Notes Payable to Operating Subsidiaries
We borrowed funds from certain subsidiaries with notes generally collateralized by real estate. These notes, which have various payment and maturity terms, bear interest ranging from 2.14% to 6.65% and are payable in 2018 and 2019. We recorded interest expense of $1 million related to these notes for each of the years ended December 31, 2017, 2016 and 2015.
REGULATORY REQUIREMENTS
Certain of our subsidiaries operate in states that regulate the payment of dividends, loans, or other cash transfers to Humana Inc., our parent company, and require minimum levels of equity as well as limit investments to approved securities. The amount of dividends that may be paid to Humana Inc. by these subsidiaries, without prior approval by state regulatory authorities, or ordinary dividends, is limited based on the entity’s level of statutory income and statutory capital and surplus. In most states, prior notification is provided before paying a dividend even if approval is not required.
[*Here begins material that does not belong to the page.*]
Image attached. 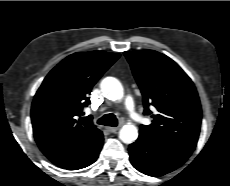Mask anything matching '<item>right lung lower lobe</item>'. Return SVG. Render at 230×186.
<instances>
[{"instance_id":"98d812e1","label":"right lung lower lobe","mask_w":230,"mask_h":186,"mask_svg":"<svg viewBox=\"0 0 230 186\" xmlns=\"http://www.w3.org/2000/svg\"><path fill=\"white\" fill-rule=\"evenodd\" d=\"M103 140L99 142L90 152L88 155L83 157L78 163L74 164L73 166H70L66 169L68 170H77L84 167L89 166L90 164L94 163L96 159L98 158V155L100 153V150L102 148Z\"/></svg>"}]
</instances>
Although minimum required levels of equity are largely based on premium volume, product mix, and the quality of assets held, minimum requirements vary significantly at the state level. Our state regulated insurances subsidiaries had aggregate statutory capital and surplus of approximately $8.0 billion and $7.7 billion as of December 31, 2017 and 2016, respectively, which exceeded aggregate minimum regulatory requirements of $4.8 billion in both years. Subsidiary dividends are subject to state regulatory approval, the amount and timing of which could be reduced or delayed. Excluding Puerto Rico subsidiaries, the amount of ordinary dividends that may be paid to our parent company in 2018 is approximately $1.1 billion in the aggregate. This compares to dividends that were paid to our parent company in 2017 of approximately $1.4 billion. Actual dividends paid may vary due to consideration of excess statutory capital and surplus and expected future surplus requirements related to, for example, premium volume and product mix.
Our parent company funded a subsidiary capital contribution of approximately $535 million in the first quarter of 2017 for reserve strengthening associated with our closed block of long-term care insurance policies discussed further in Note 18 of the notes to consolidated financial statements in this Annual Report on Form 10-K.
Our use of operating cash flows derived from our non-insurance subsidiaries, such as in our Healthcare Services segment, is generally not restricted by state departments of insurance (or comparable state regulators).
ACQUISITIONS AND DIVESTITURES
Refer to Note 3 of the notes to consolidated financial statements in this Annual Report on Form 10-K for a description of certain acquisitions and divestitures. On June 1, 2015, we completed the sale of our wholly owned subsidiary, Concentra Inc. During 2017, 2016 and 2015, we funded certain non-regulated subsidiary acquisitions with contributions from Humana Inc., our parent company, included in capital contributions in the condensed statement of cash flows.
INCOME TAXES
Refer to Note 11 of the notes to consolidated financial statements included in this Annual Report on Form 10-K for a description of income taxes.
DEBT
Refer to Note 12 of the notes to consolidated financial statements included in this Annual Report on Form 10-K for a description of debt.
STOCKHOLDER’S EQUITY
Refer to Note 15 of the notes to consolidated financial statements included in this Annual Report on Form 10-K for a description of stockholders’ equity, including stock repurchases and stockholder dividends.